I was at the Fiserv Analyst Day on Monday and enjoyed an excellent session by Tom Roberts on social payments and the evolution of Popmoney. One slide Tom displayed has two columns of companies he categorized as “contenders” and “curiosities” for the role of social payments. Top of the column of “curiosities” was Square, which led to a conversation around the future of Square and what it will need to do to evolve. I posed that Square’s days providing card payment capture for small merchants may be numbered with the transition of the US to EMV, meaning that the increased cost of EMV hardware vs. mag stripe will make their current business model unsustainable. Given the pressure to adapt and survive, Square will have to broaden into other areas such as P2P, or an online payment gateway.
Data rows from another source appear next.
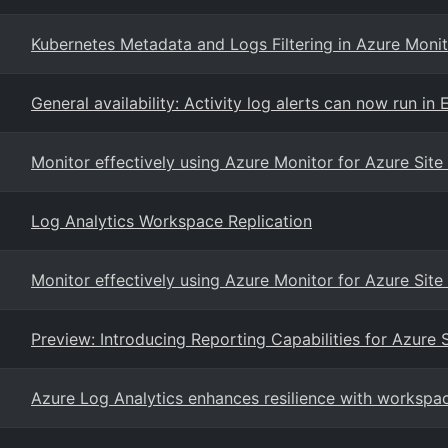
Kubernetes Metadata and Logs Filtering in Azure Monit
General availability: Activity log alerts can now run i
Monitor effectively using Azure Monitor for Azure Sit
Log Analytics Workspace Replication
Monitor effectively using Azure Monitor for Azure Sit
Preview: Introducing Reporting Capabilities for Azure 
Azure Log Analytics enhances resilience with workspac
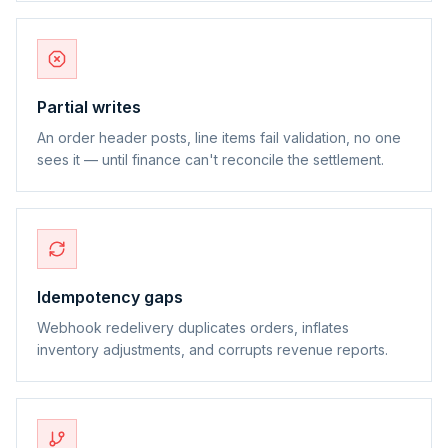
Partial writes
An order header posts, line items fail validation, no one
sees it — until finance can't reconcile the settlement.
Idempotency gaps
Webhook redelivery duplicates orders, inflates
inventory adjustments, and corrupts revenue reports.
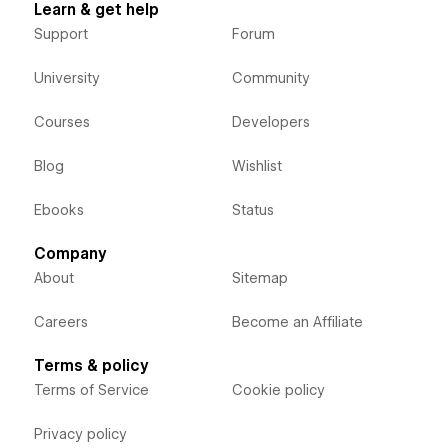
Learn & get help
Support
Forum
University
Community
Courses
Developers
Blog
Wishlist
Ebooks
Status
Company
About
Sitemap
Careers
Become an Affiliate
Terms & policy
Terms of Service
Cookie policy
Privacy policy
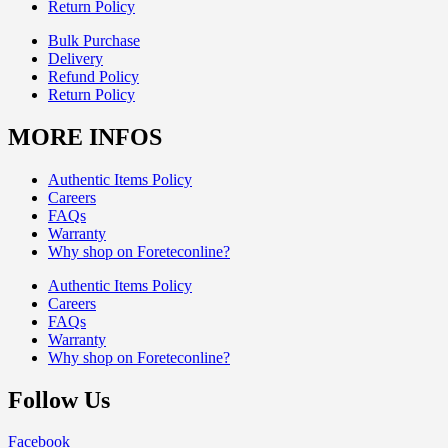
Return Policy
Bulk Purchase
Delivery
Refund Policy
Return Policy
MORE INFOS
Authentic Items Policy
Careers
FAQs
Warranty
Why shop on Foreteconline?
Authentic Items Policy
Careers
FAQs
Warranty
Why shop on Foreteconline?
Follow Us
Facebook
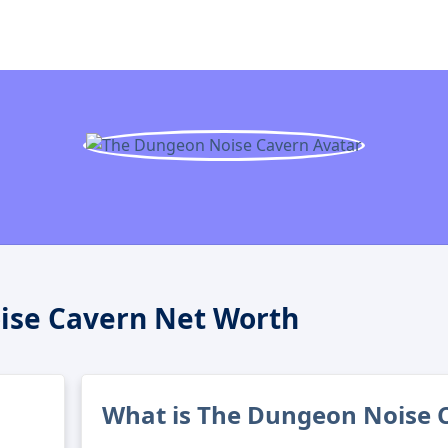
ise Cavern Net Worth
What is The Dungeon Noise C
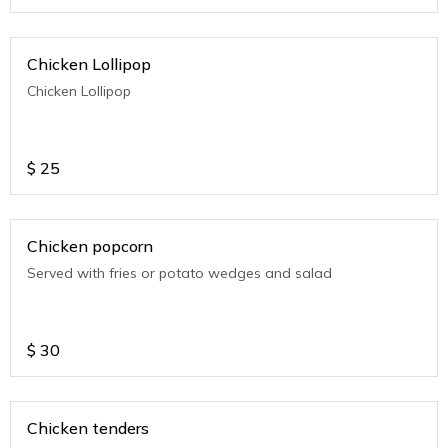
Chicken Lollipop
Chicken Lollipop
$
25
Chicken popcorn
Served with fries or potato wedges and salad
$
30
Chicken tenders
My spider senses were not wrong, but the news came a little earlier than I expected. The announcement of Square’s online store telegraphs that their roadmap is increasingly virtual. Not that the world may need another online store – Etsy and EBay have done a fairly good job thus far of providing small business owners with the tools they need. However, this move expands Square’s reach and quite likely complements small business owners desire to have both offline and online stores, with a one-stop-shop payment gateway for both. A shrewd move, IMHO.
What may be even more interesting is the Square / Twitter relationship, potentially enabling small merchants to facilitate transactions within tweets about their products – a synergy that seems obvious and infinitely more viable with Square’s move to online storefronts.
I am excited to see where this goes. I argued that Square was always a contender based on their sheer audacity in the face of the payments norm and I hope that they continue to innovate and grow. Payments needs upstarts.